SRP: I have been very lucky to learn from two wonderful writing instructors, Yelizaveta Renfro and Amy Friedman. Working with them transformed how I think about time, memory and narrative, and taught me to welcome even the most fragmented parts of my own life into my work. There are certain stories I might not have arrived at or been able to get to without their guidance, and the safety they provided in their workshops.
HFR: What are you reading?
SRP: Pandemic has me craving familiar books. I’m rereading Karma Cola by Gita Mehta, along with The Buddha of Suburbia and The Black Album by Hanif Kureishi. I’m also researching the relationship between psychoanalytic theory and the British empire, which led me to a fascinating book by Erik Lunstrum called Ruling Minds.
HFR: Can you tell us what prompted “Just a Letter in the Mailbox”?
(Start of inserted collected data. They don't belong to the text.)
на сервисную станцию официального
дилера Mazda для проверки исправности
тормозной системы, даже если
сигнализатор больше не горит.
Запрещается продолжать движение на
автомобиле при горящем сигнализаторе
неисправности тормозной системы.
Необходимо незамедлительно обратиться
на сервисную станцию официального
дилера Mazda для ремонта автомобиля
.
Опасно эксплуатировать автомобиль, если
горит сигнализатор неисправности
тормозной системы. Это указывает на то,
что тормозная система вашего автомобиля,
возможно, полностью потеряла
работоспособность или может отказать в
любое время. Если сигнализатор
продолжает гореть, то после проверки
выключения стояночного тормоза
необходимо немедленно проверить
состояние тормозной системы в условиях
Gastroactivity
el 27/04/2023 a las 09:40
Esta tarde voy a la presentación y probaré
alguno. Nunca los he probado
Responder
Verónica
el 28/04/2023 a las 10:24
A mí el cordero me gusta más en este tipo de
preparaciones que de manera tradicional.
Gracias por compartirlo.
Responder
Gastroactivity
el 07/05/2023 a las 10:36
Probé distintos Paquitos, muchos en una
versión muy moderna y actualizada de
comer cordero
SRP: The piece was inspired by a tiny moment in my own life. Much of my work is focused on how mundane acts are layered with deliberate choices we make that create unexpected meaning. I try to tap into an unfiltered view of the inner world of women, to resist the shame of putting certain things on the page. I’m interested in moments where women talk about their anger.
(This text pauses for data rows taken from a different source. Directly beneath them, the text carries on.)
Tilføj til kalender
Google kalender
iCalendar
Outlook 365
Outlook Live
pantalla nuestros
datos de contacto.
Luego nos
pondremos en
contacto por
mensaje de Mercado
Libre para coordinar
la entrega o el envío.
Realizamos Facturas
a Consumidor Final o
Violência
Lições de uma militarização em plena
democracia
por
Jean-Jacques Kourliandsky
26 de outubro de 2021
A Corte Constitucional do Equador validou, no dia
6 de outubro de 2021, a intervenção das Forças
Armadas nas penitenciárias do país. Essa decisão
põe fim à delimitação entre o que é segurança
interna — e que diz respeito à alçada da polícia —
HFR: What’s next? What are you working on?
SRP: Right now I’m working on a set of mental health-related CNF essays that involve quite a bit of research. Longer pieces have a rhythm of their own that I’m learning to enjoy.
HFR: Take the floor. Be political. Be fanatical. Be anything. What do you want to share?
SRP: As a woman of color who does not have an MFA, community workshops have been essential to my growth as a writer. However, I’ve learned that some instructors can hold an unpredictable, often wholly unexamined, resistance to marginalized writers and their stories. I would encourage any writer to disengage from workshop spaces that feel harmful, if it is feasible. You do not have to “finish” or “get through,” especially if your intuition is firing, or you feel alienated and unsupported. Staying can sometimes lead to more serious writing blocks down the line. There will be other opportunities to learn in places where you and your work are respected.
S.R. Ponaka is a psychiatric social worker, therapist and emerging writer living in the Los Angeles area. Her work has appeared in Bright Flash Literary Review. She was recently nominated for the 2022 Allegra Johnson Writing Prize. She is a Voices of Our Nations alumna and has participated in the Napa Valley Writers’ Conference.